Hduoj1024【DP】

/*Max Sum Plus Plus
Time Limit: 2000/1000 MS (Java/Others)    Memory Limit: 65536/32768 K (Java/Others)
Total Submission(s): 18902    Accepted Submission(s): 6217


Problem Description
Now I think you have got an AC in Ignatius.L's "Max Sum" problem. To be a brave ACMer, we always challenge ourselves to more 
difficult problems. Now you are faced with a more difficult problem.

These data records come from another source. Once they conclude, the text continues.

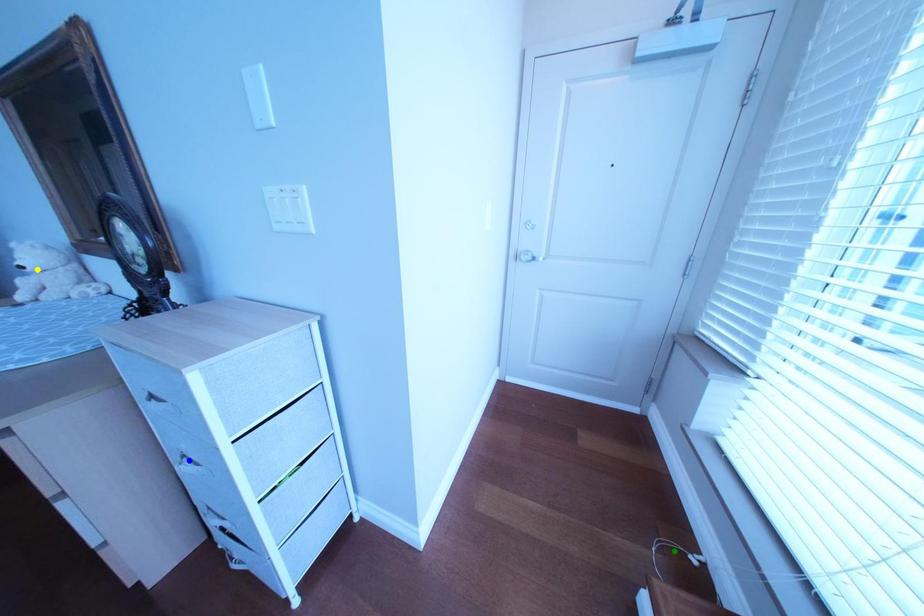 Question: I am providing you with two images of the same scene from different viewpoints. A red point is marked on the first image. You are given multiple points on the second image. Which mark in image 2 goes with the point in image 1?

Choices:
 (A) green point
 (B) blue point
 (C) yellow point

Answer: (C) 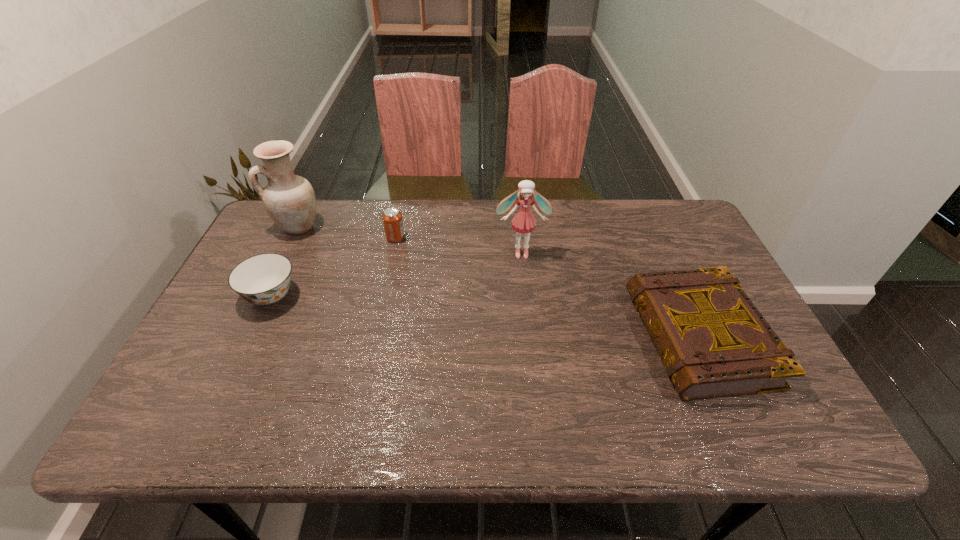 This screenshot has width=960, height=540. In order to click on free space at the left edge of the desktop in this screenshot , I will do `click(258, 317)`.

At what (x,y) coordinates should I click in order to perform the action: click on blank area at the near left corner. Please return your answer as a coordinate pair (x, y). The width and height of the screenshot is (960, 540). Looking at the image, I should click on (194, 442).

Find the location of a particular element. The height and width of the screenshot is (540, 960). free region at the far right corner is located at coordinates (671, 233).

This screenshot has width=960, height=540. What are the coordinates of `free space between the pottery and the third object from left to right` in the screenshot? It's located at tap(347, 232).

Identify the location of blank region between the soup bowl and the third nearest object. The height and width of the screenshot is (540, 960). (396, 274).

Where is `vacant space that is in between the can and the second object from right to left`? The image size is (960, 540). vacant space that is in between the can and the second object from right to left is located at coordinates (459, 245).

At what (x,y) coordinates should I click in order to perform the action: click on vacant point located between the doll and the third object from left to right. Please return your answer as a coordinate pair (x, y). The width and height of the screenshot is (960, 540). Looking at the image, I should click on (459, 245).

Where is `empty space between the fourth object from left to right and the soup bowl`? This screenshot has height=540, width=960. empty space between the fourth object from left to right and the soup bowl is located at coordinates (396, 274).

Where is `free space between the soup bowl and the second object from right to left`? free space between the soup bowl and the second object from right to left is located at coordinates (396, 274).

Locate an element on the screen. Image resolution: width=960 pixels, height=540 pixels. empty space that is in between the pottery and the third object from left to right is located at coordinates (347, 232). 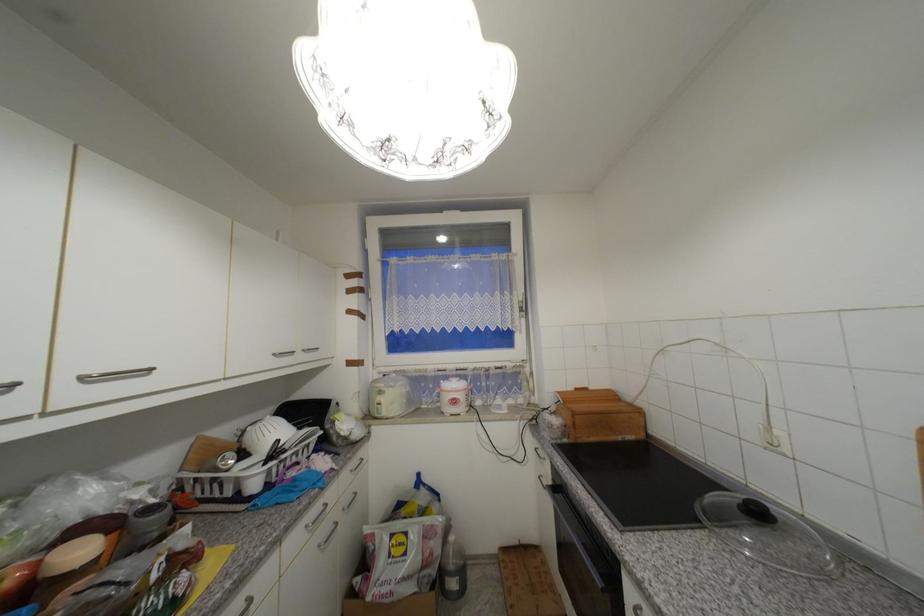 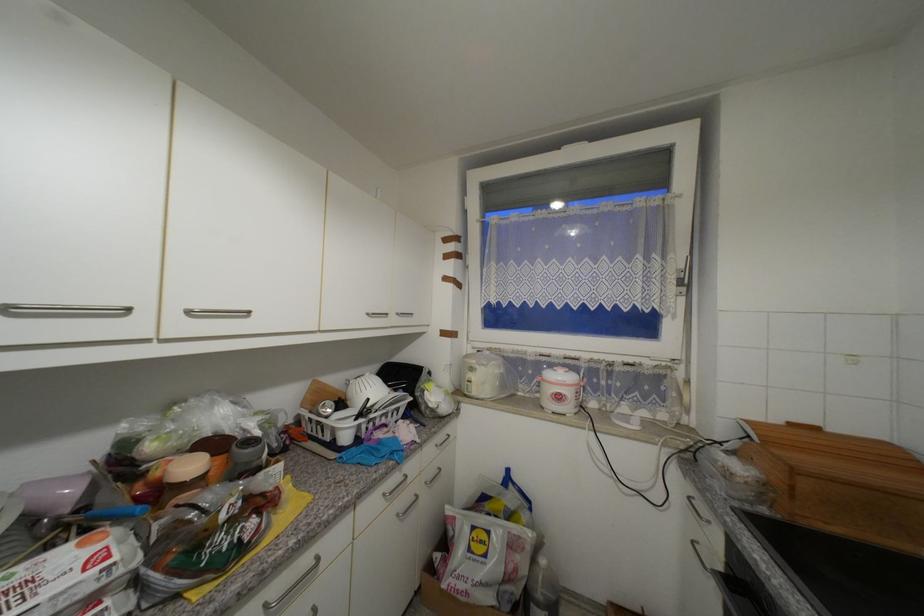 Question: The images are taken continuously from a first-person perspective. In which direction are you moving?

Choices:
 (A) Left
 (B) Right
 (C) Forward
 (D) Backward

Answer: (C) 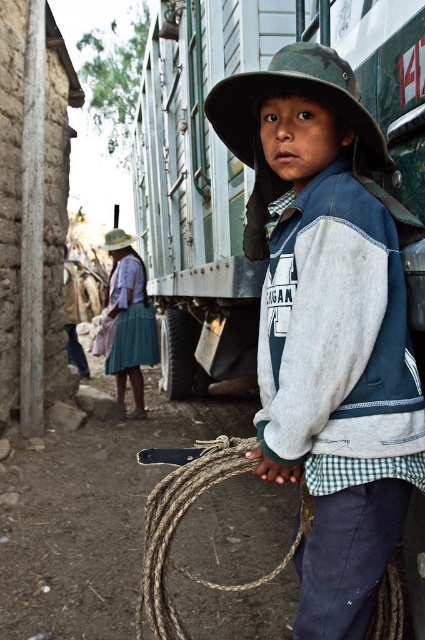 Is camo fabric hat at center to the right of white matte hat at upper center from the viewer's perspective?

Correct, you'll find camo fabric hat at center to the right of white matte hat at upper center.

This screenshot has width=425, height=640. Describe the element at coordinates (294, 93) in the screenshot. I see `camo fabric hat at center` at that location.

Where is `camo fabric hat at center`? The image size is (425, 640). camo fabric hat at center is located at coordinates (294, 93).

Between green painted metal train car at center and camo fabric hat at center, which one has more height?

green painted metal train car at center

Find the location of a particular element. green painted metal train car at center is located at coordinates (198, 186).

Does denim jacket at center appear over green painted metal train car at center?

No.

Which is more to the left, denim jacket at center or green painted metal train car at center?

From the viewer's perspective, green painted metal train car at center appears more on the left side.

At what (x,y) coordinates should I click in order to perform the action: click on denim jacket at center. Please return your answer as a coordinate pair (x, y). This screenshot has width=425, height=640. Looking at the image, I should click on coord(328,323).

At what (x,y) coordinates should I click in order to perform the action: click on denim jacket at center. Please return your answer as a coordinate pair (x, y). Looking at the image, I should click on (328, 323). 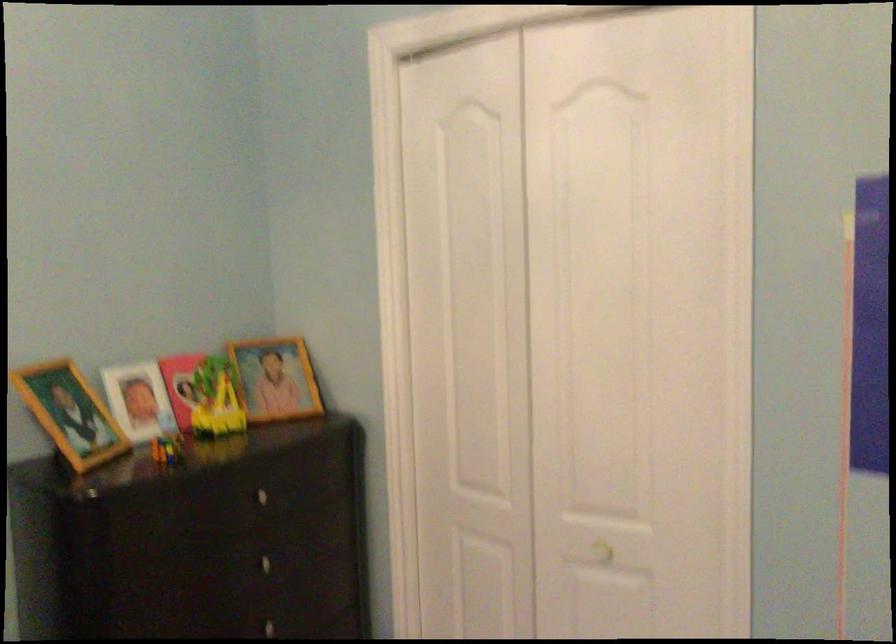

Given a consecutive number sequence S1, S2, S3, S4 ... Sx, ... Sn (1 ≤ x ≤ n ≤ 1,000,000, -32768 ≤ Sx ≤ 32767). We define 
a function sum(i, j) = Si + ... + Sj (1 ≤ i ≤ j ≤ n).

Now given an integer m (m > 0), your task is to find m pairs of i and j which make sum(i1, j1) + sum(i2, j2) + sum(i3, j3) + 
... + sum(im, jm) maximal (ix ≤ iy ≤ jx or ix ≤ jy ≤ jx is not allowed).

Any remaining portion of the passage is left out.